In this project we aim to calibrate fault zone rocks’ electrical properties, and the way they transmit elastic waves, to their composition, structure, and the rate and mechanics of their deformation.
Team: Toy, Kirilova, Sauer
Years: 2009 – 2020
Conceptual models illustrating pathways for electrical charge migration through conductive grain boundary phases (blue materials and flow lines). Saline fluids in isolated grain boundary pores such as those illustrated in (b,c) may interlink during active shear on the grain boundaries, providing new pathways for charge transport (green flow line) and yielding high dynamic conductivities.
Amorphous and nanocrystalline materials in fault zones
Traditionally, classification of a fault rock as pseudotachylyte has required proof of a friction melt origin – and amorphous TEM diffraction patterns from glassy matrix material have been accepted as a ‘gold standard’ proof. However, amorphous or partially amorphous materials have been reported in a number of recent experiments where frictional heating on fault surfaces would have been insufficient to generate melt.
We are interested in how amorphous materials are generated, how they mechanically behave, and whether their presence on natural faults provides information about fault slip rate and/or fault strength evolution.
Examples of projects within this research theme include experimental studies where amorphous materials were generated; (1) during shear on a saw-cut surface in quartzites, developing a nanopowder with a crystallographic preferred orientation (CPO) and (2) associated with temperature-dependent development of striations and slickenlines, as well as ongoing exploration of natural and experimentally-generated pseudotachylytes.
Rheology of peridotites
It is increasingly recognised that the uppermost mantle plays a fundamental role in stress transfer and localisation processes in the lithosphere.

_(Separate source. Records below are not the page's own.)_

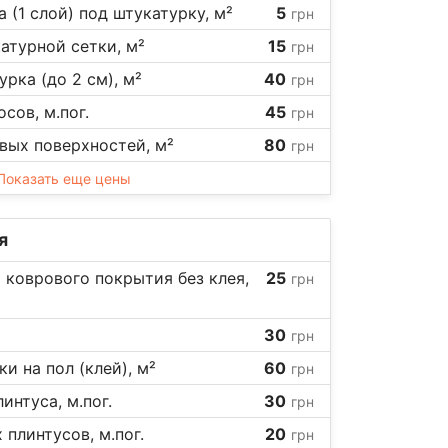
а (1 слой) под штукатурку, м²
5
грн
атурной сетки, м²
15
грн
рка (до 2 см), м²
40
грн
сов, м.пог.
45
грн
вых поверхностей, м²
80
грн
Показать еще цены
я
 коврового покрытия без клея,
25
грн
30
грн
и на пол (клей), м²
60
грн
интуса, м.пог.
30
грн
плинтусов, м.пог.
20
грн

In this project we explore naturally deformed peridotites to investigate rheological relationships in ultramafic rocks, in the hope of providing insights into the significance of mantle deformation for the earth’s tectonic system.
Field work sites include in the Dun Mountain Ophiolite Belt (NZ). Horoman Peridotite (JP), and Balmuccia Peridotite (Italy).

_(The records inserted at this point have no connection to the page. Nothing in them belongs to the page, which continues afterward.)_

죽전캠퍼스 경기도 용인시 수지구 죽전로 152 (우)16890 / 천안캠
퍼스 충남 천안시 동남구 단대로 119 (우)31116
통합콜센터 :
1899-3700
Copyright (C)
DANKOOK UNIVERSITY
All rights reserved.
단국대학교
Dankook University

We also investigate the structure of serpentinised shear zones, and seismic wave transport through peridotites.
Team: Toy, Ofman
Funding sources: Otago Research Grants, NSF (NSF-1050041).

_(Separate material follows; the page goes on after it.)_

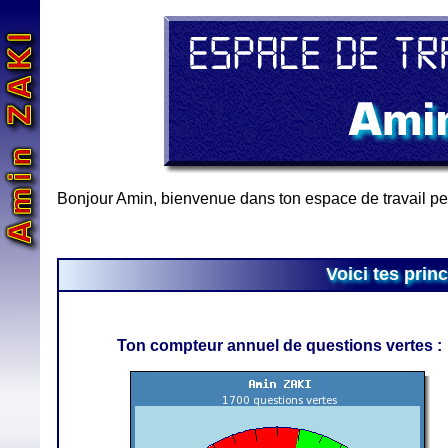
Bonjour Amin, bienvenue dans ton espace de travail per
Voici tes prin
Ton compteur annuel de questions vertes :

Geoarcheology group (Prof. Dr. Passchier)
Our research is focused on the analysis of small-scale structures (see page with examples) in rocks such as folds, boudins, shear bands, porphyroclasts etc... Our aim is to understand the development of such structures and to use them as "tools" for the reconstruction of large scale tectonic settings. For example, the geometry and rotational component of ductile flow in rocks influences the geometry of small-scale structures, and this geometry can therefore be used as a "kinematic indicator" to reconstruct the geometry of flow in rocks.
One of the most interesting types of research is interdisciplinary work. We cooperate with archaeologists, historians, meteorologists, dendrochronologists, hydrologists, biologists and engineers to study carbonate deposits in ancient aqueducts. Such deposits are a natural archive with a layering that records ancient climate, water chemistry and biology and the effect of earthquakes. We study the microstructure, trace element chemistry and isotope chemistry of carbonate in Greek and Roman aqueducts in order to solve problems in archaeology and neotectonics, with spin-off data on palaeoclimate and historical engineering. We are expanding this project to study over 2000 Roman aqueducts throughout the Mediterranean.